Il va sans dire que nous ne tenons compte ici que du jeu des agrégats macro-économiques, sans véritablement préjuger des effets en retour de la montée du mécontentement social. Or celui-ci se fait de plus en plus menaçant. Cela apparait d’autant plus surprenant, que la classe politique, et singulièrement la nouvelle équipe dirigeante, semblent être plus préoccupée par le processus institutionnel, que par les pressantes demandes des citoyens. Celles-ci, semblent dire les politiques, à quelques rares exceptions prêt, peuvent encore attendre un peu. L’ampleur de ce légitime mécontentement est telle une épée de Damoclès, mais n’est toujours pas pris en compte. Pas l’ombre d’une mesure d’apaisement, pas le moindre signal de négociations.
Urgence d’une nouvelle orientation stratégique ? Loin s’en faut. Admettons pour l’instant. Revenons aux seules préoccupations du moment « conjoncturel », même s’il conviendrait de mieux apprécier le retour de flamme social pourtant prévisible. La seule réponse audible mais incongrue consiste, pour l’heure, à appeler à une trêve, à l’ordre et à la stabilité du pays. Cette approche apparaît bien pour ce qu’elle est : inopérante et stérile. Les évènements récents le confirment. On croit rêver, sans doute nos élites sont elles ailleurs ! De fait on reproduit les mêmes recettes qui nous ont précisément menées dans le mur.
Le secteur bancaire, le moins connu, est quasi sinistré. Le précédent ministre des finances avait déployé de multiples efforts pour masquer les réalités profondes (un encours non recouvrable en croissance exponentielle, proche de l’implosion) mais aussi, et pour contourner l’obstacle, -le système du crédit classique-, la mise en place de nouveaux instruments : Une CDC et un fonds d’investissement, purs artifices de transit sans véritables ressources. Un habillage au demeurant bien accueilli, mais plus proche de la coquille vide que du véritable fer de lance.

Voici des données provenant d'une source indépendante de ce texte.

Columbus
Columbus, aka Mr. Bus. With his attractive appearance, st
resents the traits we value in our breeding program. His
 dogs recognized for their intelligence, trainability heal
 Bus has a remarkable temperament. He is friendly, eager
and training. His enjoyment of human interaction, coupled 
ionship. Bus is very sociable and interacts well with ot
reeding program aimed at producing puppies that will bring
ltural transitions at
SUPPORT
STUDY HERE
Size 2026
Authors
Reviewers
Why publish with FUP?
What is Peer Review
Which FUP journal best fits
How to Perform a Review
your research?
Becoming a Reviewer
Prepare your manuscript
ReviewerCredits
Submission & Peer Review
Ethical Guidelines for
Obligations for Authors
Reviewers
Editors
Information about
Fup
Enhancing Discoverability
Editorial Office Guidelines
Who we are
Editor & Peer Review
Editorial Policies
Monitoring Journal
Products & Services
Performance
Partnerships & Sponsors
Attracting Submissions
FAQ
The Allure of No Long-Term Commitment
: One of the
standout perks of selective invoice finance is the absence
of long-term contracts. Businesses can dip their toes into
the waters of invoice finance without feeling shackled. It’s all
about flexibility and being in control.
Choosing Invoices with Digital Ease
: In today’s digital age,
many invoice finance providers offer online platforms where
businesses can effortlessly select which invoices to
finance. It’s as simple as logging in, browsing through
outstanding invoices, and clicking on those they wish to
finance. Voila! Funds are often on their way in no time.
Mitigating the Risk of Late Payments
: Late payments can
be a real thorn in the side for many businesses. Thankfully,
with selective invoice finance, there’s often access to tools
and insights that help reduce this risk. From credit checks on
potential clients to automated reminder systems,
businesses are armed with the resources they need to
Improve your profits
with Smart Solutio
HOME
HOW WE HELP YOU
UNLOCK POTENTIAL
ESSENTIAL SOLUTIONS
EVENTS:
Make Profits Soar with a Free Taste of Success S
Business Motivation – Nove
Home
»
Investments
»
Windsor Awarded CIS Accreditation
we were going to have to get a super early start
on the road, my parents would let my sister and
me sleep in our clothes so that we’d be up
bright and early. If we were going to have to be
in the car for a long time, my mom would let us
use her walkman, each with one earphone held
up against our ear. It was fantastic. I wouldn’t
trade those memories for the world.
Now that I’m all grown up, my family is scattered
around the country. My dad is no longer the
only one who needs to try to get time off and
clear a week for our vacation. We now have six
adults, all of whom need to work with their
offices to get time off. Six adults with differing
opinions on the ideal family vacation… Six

Les lois économiques ont ceci de particulier : elles ne se révèlent le plus souvent au grand jour que lorsque leurs attendus sont déjà là et qu’il est un peu tard pour agir et les contrecarrer.
Il en est ainsi de la dérive historique de l’épargne nationale réduite pas tout à fait à une peau de chagrin, mais presque. Il manque 10 à 15 points pour donner corps à une nouvelle phase de développement ! Ses détenteurs, champions de la trappe à liquidité n’en ont cure, préférant à l’évidence la bulle spéculative du foncier et de l’immobilier. Qui peut sérieusement et sans rire, affirmer qu’il y a une insuffisance de liquidités pour financer l’économie. Il suffit pour s’en convaincre de sillonner les quartiers en vue, les axes routiers stratégiques, et autres zones attractives pour se rendre compte de l’ampleur de ces liquidités canalisables vers la production.
Il y a là de nombreux gisements pour autant que l’on veuille bien s’atteler à la tâche, mais il est vrai au risque de s’attirer les foudres de certains électeurs : Réforme fiscale tant de son faible recouvrement que de la définition d’une nouvelle assiette d’imposition, légitime et socialement équitable. Nous sommes loin d’être égaux face au nécessaire effort national…à moins que la TVA sociale ne s’immisce dans le débat !
Il en va aussi et de même de la poule aux œufs d’or de l’argent des immigrés qui ne cesse de reculer. Démagogie et populisme aidant, sur l’identité arabo-musulmane des tunisiens de l’intérieur, les nouveaux élus majoritaires ont pour ainsi dire refroidi les « ardeurs patriotiques » de concitoyens binationaux, cadres ou hommes d’affaires de l’étranger ou parlant mal l’arabe.
Pourtant la nouvelle troïka aurait été bien inspirée si elle avait appelé à la mobilisation de l’effort national au travers d’un grand emprunt national remboursé en monnaie locale.
Quid d’autres solutions ? Une taxation des produits « devise-vores », pas un mot ! Ou bien alors la très « fumeuse » technique des PPP, dont on ne cesse de lire à longueur de pages les faramineux avantages : pas d’endettement extérieur, jeu gagnant-gagnant, aux applications multiples, infrastructures comme grands projets industriels. Pour en avoir conduit, puis suivis de nombreux, on peut affirmer que dans le triptyque : « investisseurs-risques-gains», l’Etat, la collectivité et plus généralement tout demandeur n’a une chance de retirer quelques substantiels avantages (revenue-sharing, emplois qualifiés, structuration de l’espace économique), que si et seulement si, il, elle, est capable de mettre au pot. Nous voilà donc inexorablement ramené à la case départ.
En réalité, tout se passe comme si, cette nouvelle équipe éprouvait déjà une aversion forte au risque de déception de ses soutiens. Sans jamais le dire ni tenter de le faire, la majorité semble rechigner à toucher aux choses, comme à faire appel aux détenteurs de capitaux, car il y en a bien, ou encore une réduction ordonnée et librement consentie de la consommation ostentatoire. Les autorités semblent toute compte fait se résigner dans la seule issue: celle de la fuite en avant, comme celui de l’argent du Qatar….sans contrepartie ?
Ce n’est pas l’effet d’annonce d’un impôt sur la fortune qui modifiera la donne de fond.
Le courage politique manque toujours cruellement en dépit des circonstances. Pas de questionnement de notre dette et d’une possible fraction odieuse ayant alimenté les instruments de domination comme de répression. Pas plus d’actions pour recouvrer les avoirs à l’étranger. Pas un seul appel non plus, à une nouvelle logique du « compter sur soi » sur une austérité « vertueuse » équitablement répartie. En lieu de cela, et comme saisie par une espèce de schizophrénie, les autorités y vont tout à la fois de l’annonce d’une embellie à 4,5% (sic) et l’indispensable retour au calme (sic) sous peine ce chaos, alunissons dans union sacrée oblige, partagée il est vrai par une partie de cette majorité silencieuse !
Du déjà vu….à s’y méprendre. Les temps ont-ils si peu changé ?
Il faut le croire, troïka ici ou en Europe manquent manifestement d’imagination.